## Extracted material
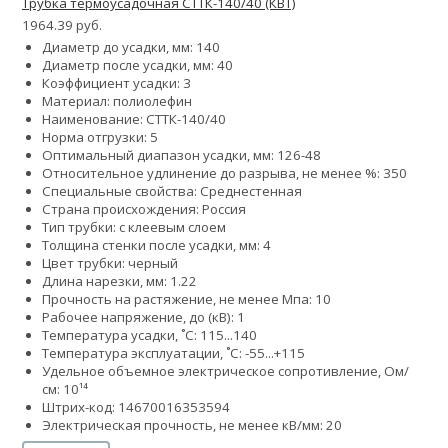
Трубка термоусадочная СТТК-140/40 (КВТ)
1964.39 руб.
Диаметр до усадки, мм: 140
Диаметр после усадки, мм: 40
Коэффициент усадки: 3
Материал: полиолефин
Наименование: СТТК-140/40
Норма отгрузки: 5
Оптимальный диапазон усадки, мм: 126-48
Относительное удлинение до разрыва, не менее %: 350
Специальные свойства: Среднестенная
Страна происхождения: Россия
Тип трубки: с клеевым слоем
Толщина стенки после усадки, мм: 4
Цвет трубки: черный
Длина нарезки, мм: 1.22
Прочность на растяжение, не менее Мпа: 10
Рабочее напряжение, до (кВ): 1
Температура усадки, ˚С: 115...140
Температура эксплуатации, ˚С: -55...+115
Удельное объемное электрическое сопротивление, Ом/
см: 10¹⁴
Штрих-код: 14670016353594
Электрическая прочность, не менее кВ/мм: 20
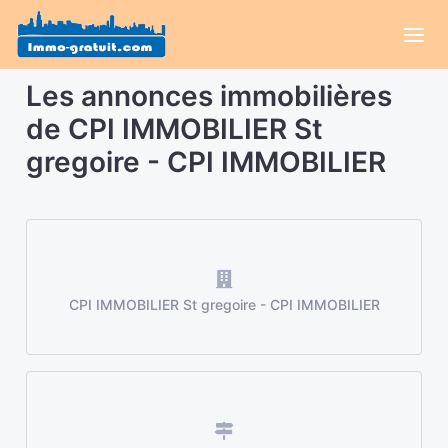
Les annonces immobilières
de CPI IMMOBILIER St
gregoire - CPI IMMOBILIER
CPI IMMOBILIER St gregoire - CPI IMMOBILIER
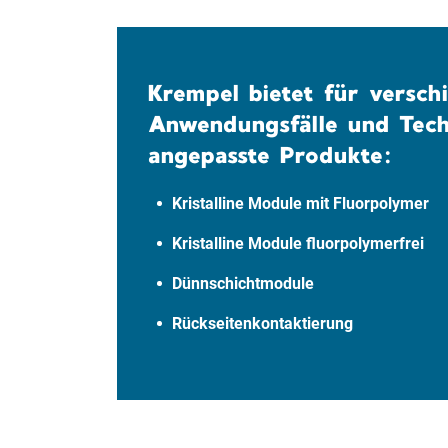
Krempel bietet für versch
Anwendungsfälle und Tech
angepasste Produkte:
Kristalline Module mit Fluorpolymer
Kristalline Module fluorpolymerfrei
Dünnschichtmodule
Rückseitenkontaktierung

## Work order
Each line above that has the word "СТТК" should be copied.

## Reply
Трубка термоусадочная СТТК-140/40 (КВТ)
Наименование: СТТК-140/40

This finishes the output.